Только — почему невозможно?
Не было абсурдов в действительности?»
«Безумием» обозвали комические Сеннета десятки теоретиков. Конечно, если гекатомбы трупов — порядок, перл благоразумия, то сеннетовские гэги — нечто вроде бреда сумасшедшего».
«Ленты Сеннета были просто идиотичны. Но под невинной абсурдностью эпизода лежал огромный (печатными буквами) общественный ИДИОТИЗМ.
…Психология была решительно противопоказана фильмам «Кистоуна», и тем не менее стоит трактовать вопрос об этой чепухе отнюдь не презрительно».
«Понимали ли сами они скрытый смысл того, что делали? Может быть, все своеобразие сеннетовской комической в том, что в ней ничего разительного будто нет, — ну, ссорятся, мирятся, выпивают по маленькой, целятся из револьвера в соперника, летят прижатые к земле «копы», летят в физиономии липкие пироги, кто-то кому-то дал под зад. Но! Добавим подлинно взбесившиеся автомобили, механизированные реакции, автоматическое подчинение идиотизмам обихода (человек тебе не угодил — молотком или кирпичом его по голове!). И ясным станет: сумасшедший дом. Ведь и безумец полагает, что он нормален. Нет в кистоуновских лентах того самого главного, что составляет сущность и объяснение эпохи, как объясняет, к примеру, политическая экономия. Но остался один шаг до этого (конечно, не в научном, а в трансформированном, художественном проявлении)».

Его доисторическое прошлое
«Уже ждали; уже прорывались в сеннетовский, растерявшийся перед своей миссией мир голод, одиночество, страх перед «копом» — все, что только наметили кистоуновские ленты, все, что составляло ужас, неправдоподобно беспомощный обиход маленького человека земли. И уже маячили в не столь большом отдалении противочеловечная война («На плечо!»), кошмар погони за чистоганом («Золотая лихорадка»), лишившийся разума в условиях кабалы труд («Новые времена»), мрак реакции («Великий диктатор»)».
Этим авторским рассуждениям нельзя отказать в своей логике. Но! Не один шаг, а огромный исторический скачок потребовался для перехода комедии от абсурда, от идиотизма до художественного освоения мира. И лучше всего это доказывает убедительная ссылка не на сеннетовские ленты, а на гораздо более поздние шедевры Чарли Чаплина. Впрочем, справедливости ради отметим, что Л. Трауберг сам дальше признает это же самое и называет «Кистоун» низинами. Но тогда и логика его умозаключений сразу оказалась вывернутой наизнанку. Залп доказательств изначально оказался холостым.
Во всяком случае, практика голливудских кинодеятелей противоречила всем взглядам и эстетическим идеалам молодого комика периода «Кистоуна», его представлениям о целях искусства и сущности прекрасного в нем, того самого прекрасного, ради чего, по его выражению, «стоит возиться с комедией».

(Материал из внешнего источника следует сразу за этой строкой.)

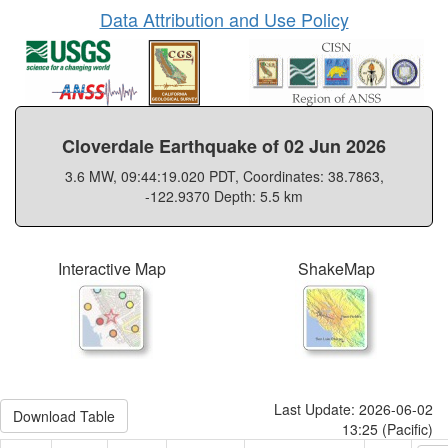
Data Attribution and Use Policy
Cloverdale Earthquake of 02 Jun 2026
3.6 MW, 09:44:19.020 PDT, Coordinates: 38.7863,
-122.9370 Depth: 5.5 km
Interactive Map
ShakeMap
Last Update: 2026-06-02
Download Table
13:25 (Pacific)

Пройденная жизненная и актерская школа выработала у Чаплина представления о сущности юмора, отличные от голливудских, а лучшие традиции английской пантомимы, врожденный комедийный талант и вкус подсказывали ему иные эстетические критерии. Именно поэтому Чаплин и не любил свои первые, во многом подражательные Маку Сеннету фильмы. Говоря в начале 20-х годов о том, что «цель кино — увести нас в царство красоты», он тут же добавлял: «Эта цель не может быть достигнута, если мы отдалимся от правды. Только реализм может убедить публику».
Правдивость искусства несовместима с какими бы то ни было суррогатами, с подменой людей оглупленными и бездушными марионетками, она немыслима без отражения жизни. Это отражение, приближение художественного образа к действительности отнюдь не обязательно, конечно, должно сопровождаться приближением к полному внешнему сходству — дальнейшее комедийное творчество Чаплина послужит тому убедительным примером. Но предел допустимого отклонения определяется в реалистическом искусстве совершенно точным критерием: способностью внешнего облика изображаемого явления раскрыть его внутреннюю сущность, их взаимным соответствием.